The remarks come in the wake of the jailing of former student leaders of the Umbrella Movement on 17 August, when public prosecutors sought to increase the previously handed down suspended jail terms of student leader Alex Chow and community service orders for Joshua Wong and Nathan Law, who are members of the Demosisto Party, which was formed in the wake of the Umbrella Movement in order to contest the September 2016 legislative council elections.

Nathan Law, a member of the Lingnan University Students' Union, was elected in September to the Hong Kong legislature as its youngest ever member at 23 and had been the secretary general of the Hong Kong Federation of Students or HKFS. He was sentenced to eight months in prison on 17 August.
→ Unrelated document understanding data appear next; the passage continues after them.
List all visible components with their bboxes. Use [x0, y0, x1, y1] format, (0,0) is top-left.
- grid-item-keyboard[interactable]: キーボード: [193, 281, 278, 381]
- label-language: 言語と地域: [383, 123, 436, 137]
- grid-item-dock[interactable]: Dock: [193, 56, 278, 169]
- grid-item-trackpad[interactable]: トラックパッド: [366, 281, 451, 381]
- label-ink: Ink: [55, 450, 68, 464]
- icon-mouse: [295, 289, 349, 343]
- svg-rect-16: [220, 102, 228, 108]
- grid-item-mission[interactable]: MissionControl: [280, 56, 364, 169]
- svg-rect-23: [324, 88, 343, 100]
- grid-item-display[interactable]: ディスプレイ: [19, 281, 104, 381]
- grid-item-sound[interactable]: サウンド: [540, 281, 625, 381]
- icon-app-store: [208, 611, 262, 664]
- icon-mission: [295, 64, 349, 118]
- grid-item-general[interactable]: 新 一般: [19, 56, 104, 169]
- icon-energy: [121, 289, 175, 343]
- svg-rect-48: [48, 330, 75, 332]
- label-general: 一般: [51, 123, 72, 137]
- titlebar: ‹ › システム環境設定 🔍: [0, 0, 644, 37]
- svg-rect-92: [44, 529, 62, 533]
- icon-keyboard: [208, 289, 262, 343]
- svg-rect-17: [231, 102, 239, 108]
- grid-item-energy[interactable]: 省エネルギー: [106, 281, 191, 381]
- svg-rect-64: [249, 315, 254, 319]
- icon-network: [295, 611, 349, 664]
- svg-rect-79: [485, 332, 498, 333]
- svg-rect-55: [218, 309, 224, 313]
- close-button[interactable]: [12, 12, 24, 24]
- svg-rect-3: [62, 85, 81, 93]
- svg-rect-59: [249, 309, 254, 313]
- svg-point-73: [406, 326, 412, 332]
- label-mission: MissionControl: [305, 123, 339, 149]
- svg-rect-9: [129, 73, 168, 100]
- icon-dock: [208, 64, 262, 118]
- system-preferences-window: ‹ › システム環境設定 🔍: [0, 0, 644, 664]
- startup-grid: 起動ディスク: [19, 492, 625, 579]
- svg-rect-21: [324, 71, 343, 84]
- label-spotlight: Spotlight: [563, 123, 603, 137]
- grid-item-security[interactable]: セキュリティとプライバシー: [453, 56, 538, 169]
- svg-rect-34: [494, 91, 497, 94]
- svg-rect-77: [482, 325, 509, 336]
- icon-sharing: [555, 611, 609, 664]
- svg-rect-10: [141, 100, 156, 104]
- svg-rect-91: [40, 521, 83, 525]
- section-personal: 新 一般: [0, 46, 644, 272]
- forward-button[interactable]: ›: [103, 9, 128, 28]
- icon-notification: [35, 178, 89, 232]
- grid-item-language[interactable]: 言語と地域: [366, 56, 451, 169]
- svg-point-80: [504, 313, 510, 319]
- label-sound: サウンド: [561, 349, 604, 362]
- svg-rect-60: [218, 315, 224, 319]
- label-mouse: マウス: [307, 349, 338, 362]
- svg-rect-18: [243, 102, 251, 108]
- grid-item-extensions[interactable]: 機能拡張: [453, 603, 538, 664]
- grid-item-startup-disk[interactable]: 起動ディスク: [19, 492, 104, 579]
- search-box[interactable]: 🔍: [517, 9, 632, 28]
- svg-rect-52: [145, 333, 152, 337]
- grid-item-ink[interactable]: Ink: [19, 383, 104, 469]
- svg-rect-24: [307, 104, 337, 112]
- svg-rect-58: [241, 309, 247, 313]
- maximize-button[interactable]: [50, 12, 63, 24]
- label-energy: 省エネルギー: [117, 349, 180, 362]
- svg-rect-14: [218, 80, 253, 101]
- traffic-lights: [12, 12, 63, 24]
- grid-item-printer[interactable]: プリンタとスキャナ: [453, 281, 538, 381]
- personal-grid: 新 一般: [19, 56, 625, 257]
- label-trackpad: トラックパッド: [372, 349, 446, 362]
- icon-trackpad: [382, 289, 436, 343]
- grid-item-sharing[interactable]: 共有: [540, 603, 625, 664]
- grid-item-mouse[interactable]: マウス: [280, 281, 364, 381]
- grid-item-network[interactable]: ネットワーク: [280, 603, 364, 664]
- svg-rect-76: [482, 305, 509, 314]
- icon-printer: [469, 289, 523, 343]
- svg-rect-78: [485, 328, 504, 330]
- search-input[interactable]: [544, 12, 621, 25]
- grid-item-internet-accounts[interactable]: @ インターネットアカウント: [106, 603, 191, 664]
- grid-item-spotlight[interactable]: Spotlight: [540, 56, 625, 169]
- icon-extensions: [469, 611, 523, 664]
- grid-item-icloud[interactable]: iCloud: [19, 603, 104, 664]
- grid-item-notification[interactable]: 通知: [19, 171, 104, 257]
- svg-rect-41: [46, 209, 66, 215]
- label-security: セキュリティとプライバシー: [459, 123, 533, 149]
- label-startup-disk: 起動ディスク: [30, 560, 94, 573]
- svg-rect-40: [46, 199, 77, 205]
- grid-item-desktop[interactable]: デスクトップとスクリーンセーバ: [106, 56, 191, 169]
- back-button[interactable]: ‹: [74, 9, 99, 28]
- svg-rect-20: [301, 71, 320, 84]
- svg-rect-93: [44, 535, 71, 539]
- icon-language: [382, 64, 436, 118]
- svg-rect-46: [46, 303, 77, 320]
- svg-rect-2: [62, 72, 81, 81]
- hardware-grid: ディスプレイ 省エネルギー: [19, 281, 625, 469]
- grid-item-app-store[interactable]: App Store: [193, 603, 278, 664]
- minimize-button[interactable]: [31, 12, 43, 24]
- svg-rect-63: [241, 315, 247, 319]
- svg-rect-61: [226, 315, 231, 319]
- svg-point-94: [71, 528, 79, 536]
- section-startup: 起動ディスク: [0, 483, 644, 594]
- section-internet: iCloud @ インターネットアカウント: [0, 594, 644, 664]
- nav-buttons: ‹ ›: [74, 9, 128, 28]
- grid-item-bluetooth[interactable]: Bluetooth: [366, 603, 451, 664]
Alex Chow, 26, a former vice-president of the HKU Students' Union and a former secretary general of HKFS, was sentenced to seven months in prison, and Joshua Wong, 19, to six months for their role in storming a government building in September 2014.

The jail term handed down by the Court of Appeal effectively bars Law and others from standing for election to the legislature for five years, and led to widespread condemnation that it was politically motivated. It was also seen by some critics as a politicisation of Hong Kong’s normally independent judiciary because it overturned the more lenient sentences passed by a lower court.

Controversially, the judgment handed down in the case of Law, Chow and Wong, and only released in its English language version on Wednesday, more than a week after the Chinese transcript, despite English being one of the official languages of the courts, said: “Certain people, including individuals of learning, advocate ‘achieving justice by violating the law’ and under this slogan, they encourage others to break the law.

“Not only do they refuse to admit their lawbreaking activities are wrong, but they even go as far as regarding such activities as a source of honour and pride. It is unfortunate that such arrogant and conceited ways of thinking have influenced some young people and have caused them to engage as they please in activities that are damaging to public order and disruptive of the peace at assemblies, processions or demonstrations.”

It is thought that ‘individuals of learning’ refers to Tai, among others.

Charges laid

Tai, along with Chan Kin-man, a sociology professor at the Chinese University of Hong Kong, was charged on 27 March – the day after current Hong Kong Chief Executive Carrie Lam took office – with ‘conspiracy to commit public nuisance’ and inciting others to do so during the Occupy movement.

They are expected to appear in court next month. The charges carry a maximum of seven years in jail.

Tai has declared publicly that the charges amount to “political persecution” and said that the timing, a day after the Hong Kong leadership election, was “a reasonable basis for suspecting” that political considerations played a part in the decision.

Tai said he had been saddened by the 17 August court ruling against the former student activists but said he had no regrets for initiating the civil disobedience movement under the Occupy Central banner. He stressed, nonetheless, that he never called on people to arbitrarily break the law.

Support for activists

In the wake of the jail terms a huge march took place in Hong Kong on 20 August in support of the three activists. Organisers claimed it was the biggest turnout since the 2014 street protests.

Asked about the jailing of Alex Chow, a former HKU student union leader, Mathieson said: "We expect people to take responsibility for their actions. We understand people’s motivations and their concerns about themselves and about the future,” the vice-chancellor said. "We can’t absolve the breaking of the law.”

Mathieson said: "The court has its own opportunity to make decisions about guilt or innocence and we respect those decisions.”

Another prominent Occupy student leader, Lester Shum, said the students had decided to take part in the civil disobedience campaigns after exhausting other means of demanding universal suffrage in Hong Kong. He said it was not a rash decision.